The United States is renewing a call that all nations including the U.S. and China "must raise their ambitions" on carbon neutrality, as officials from the world’s two largest emitters held talks in Shanghai on Thursday.
U.S. officials and analysts say Special Presidential Envoy for Climate John Kerry’s consultations with his Chinese counterparts this week are paving the way for next week’s virtual Leaders Summit on Climate, but caution against a quick breakthrough.
“We must insist Beijing do more to reduce emissions and help tackle the worldwide climate crisis,” said a State Department spokesperson who spoke to reporters on condition of anonymity.

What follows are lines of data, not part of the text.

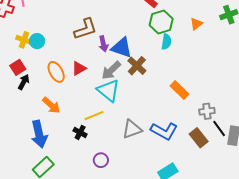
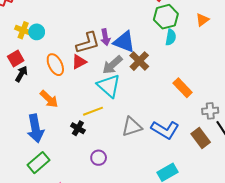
brown L-shape: (85, 29) -> (88, 43), moved

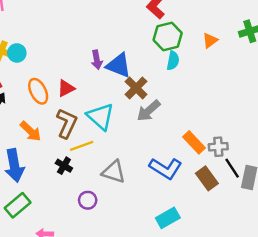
brown L-shape: (88, 43) -> (67, 123), moved, turned -50
gray arrow: (112, 65) -> (149, 111), moved
orange rectangle: (183, 88) -> (194, 142), moved
gray triangle: (132, 127) -> (114, 172), moved, turned 35

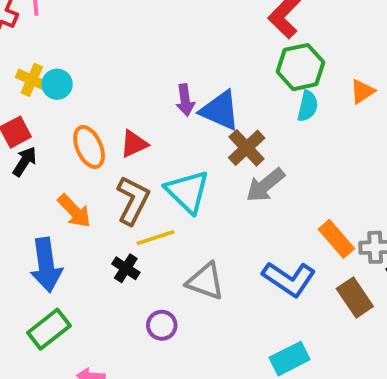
orange triangle: (210, 40) -> (362, 91), moved

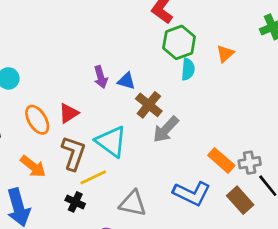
blue triangle: (220, 110) -> (126, 81), size x0.6

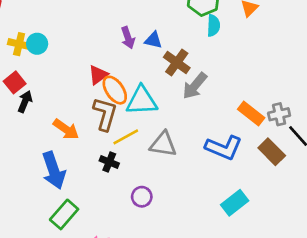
orange ellipse: (37, 120) -> (115, 90), moved
cyan triangle: (111, 142) -> (142, 101), turned -36
gray triangle: (133, 203) -> (163, 144), moved

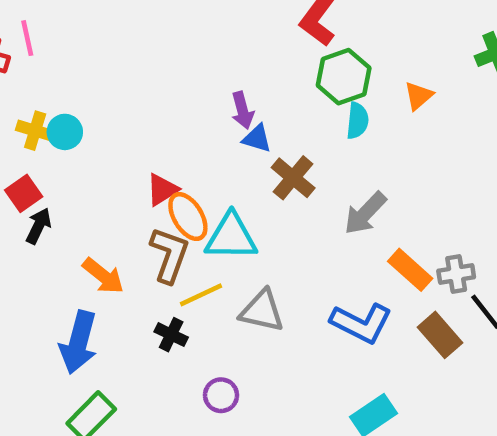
purple arrow: (128, 38) -> (242, 110), moved
gray arrow: (195, 86) -> (365, 213), moved
blue arrow: (54, 170) -> (79, 342), turned 30

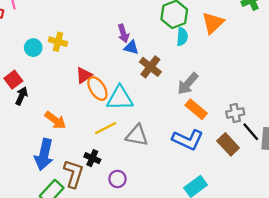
orange triangle: (419, 96) -> (213, 23), size x1.5
yellow cross: (35, 131) -> (58, 42), moved
brown L-shape: (169, 255) -> (74, 174), moved
orange rectangle: (410, 270) -> (196, 109), moved
black cross: (171, 335) -> (92, 158), moved

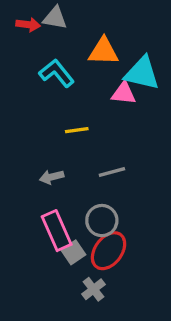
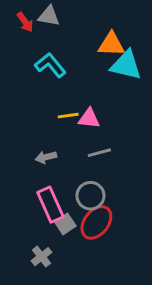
red arrow: (28, 25) -> (25, 22), turned 48
orange triangle: (104, 51) -> (111, 44), moved
pink triangle: (124, 93) -> (89, 119), moved
gray cross: (93, 289) -> (41, 257), moved

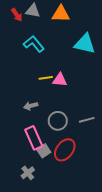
orange triangle: (111, 44) -> (61, 14), moved
gray line: (99, 153) -> (87, 120), moved
gray circle: (90, 196) -> (58, 121), moved

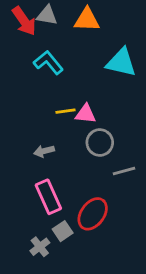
red arrow: (17, 15) -> (24, 21), size x1.5
gray circle: (58, 121) -> (100, 142), moved
gray square: (44, 151) -> (63, 231), moved

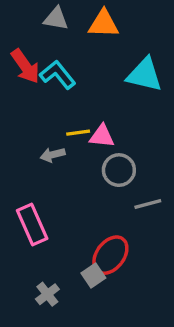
red arrow: (24, 21) -> (25, 66), moved
gray arrow: (44, 151) -> (53, 155), moved
pink rectangle: (48, 197) -> (32, 224), moved
gray square: (63, 231) -> (93, 276), moved

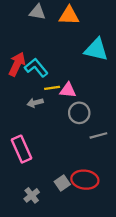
red arrow: (25, 66) -> (17, 64), moved, turned -120
cyan L-shape: (58, 75) -> (36, 68), moved
red ellipse: (110, 255) -> (85, 180), moved, turned 60

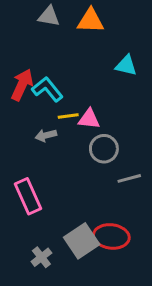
cyan triangle: (96, 49) -> (126, 65), size x0.7
gray square: (62, 183) -> (82, 241), size x1.6

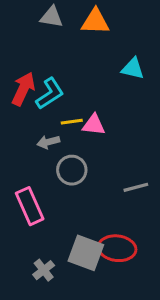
cyan L-shape: (47, 89) -> (50, 94), turned 96
gray circle: (104, 149) -> (72, 170), moved
gray square: (82, 241) -> (86, 253), turned -36

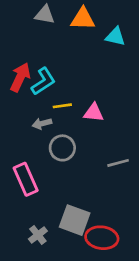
cyan triangle: (133, 69) -> (115, 36), moved
pink triangle: (94, 125) -> (94, 113), moved
red ellipse: (117, 248) -> (102, 238), moved

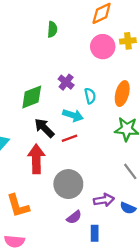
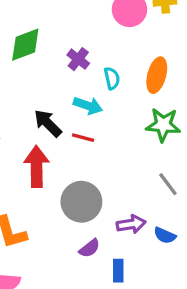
green diamond: (32, 97) -> (25, 45), moved
red line: (70, 138) -> (83, 138), turned 35

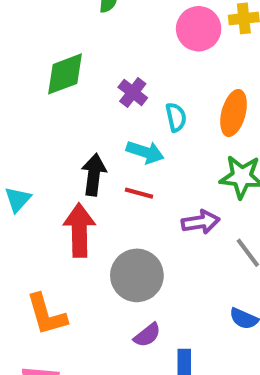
black arrow: (48, 123) -> (94, 175), turned 52
purple arrow: (131, 224) -> (201, 222), moved

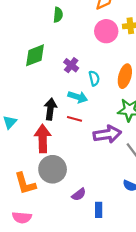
purple arrow: (201, 222) -> (107, 134), size x1.4
gray circle: (137, 275) -> (53, 169), moved

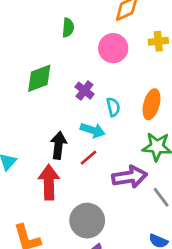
pink circle: (106, 31) -> (113, 48), moved
red line: (74, 119) -> (89, 158), turned -56
gray circle: (53, 169) -> (87, 221), moved

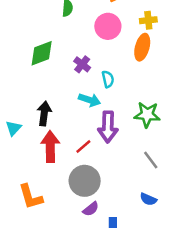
orange ellipse: (151, 104) -> (142, 47), moved
black arrow: (58, 145) -> (44, 113), moved
red line: (89, 158) -> (83, 146), moved
purple arrow: (130, 177) -> (108, 127), moved, turned 100

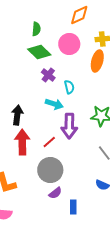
green diamond: (42, 53) -> (39, 52), moved, turned 65

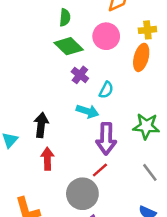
cyan semicircle: (69, 87) -> (106, 90), turned 40
red arrow: (22, 142) -> (47, 159), size x0.7
red line: (49, 142) -> (100, 170), moved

The spokesperson added China “is not yet on a path that will allow the world to meet the Paris Agreement’s goal of holding the increase in the global average temperature to well below 2 degrees Celsius and pursue efforts to limit the temperature increase to 1.5 degrees Celsius.”
“Of course, it's not going to be easy,” said Jane Nakano, a senior fellow in the Energy Security and Climate Change Program at the Washington-based Center for Strategic and International Studies (CSIS).
Nakano said Thursday that many countries, not just the U.S., “are hoping to see much more clear articulation [on] how China plans on reducing its emissions level.”
In Beijing, officials gave few details on Kerry’s talks with China's special envoy on climate change, Xie Zhenhua.
"I don’t have any information to offer," Zhao Lijian, a spokesperson from China's Ministry of Foreign Affairs, said Thursday.
Chinese President Xi Jinping is among the 40 world leaders invited to attend the climate summit on April 22-23.
The invitation comes as relations between Beijing and Washington are at their most strained for decades because of clashes over Xinjiang, Hong Kong, Taiwan, the South China Sea, regional security and China’s economic coercion of U.S. allies.
In a recent interview with The Wall Street Journal, Kerry said the U.S. is not wrapping the climate issue into talks on other topics that the U.S. and China disagree on.
"We're not trading something to do with the planet and health and security for something else that's more of a political or ideological difference or a practical difference in the marketplace," said Kerry.
Some analysts say the Biden administration is so far separating its concerns about climate change from the region’s key issues such as China’s reported human rights violations and increasing territorial aggression.
“I see no evidence of” the U.S. compromising its geopolitical competition with China while seeking a cooperation on climate change, said Mike Green, senior vice president for Asia and Japan Chair at CSIS and a former White House National Security Council staffer.
Green said he is not ruling out a possible pull-aside virtual meeting between Biden and Xi.
“We have a big agenda with China,” Green said Thursday. “My guess is probably that there will be a pull-aside" virtual meeting in a businesslike fashion.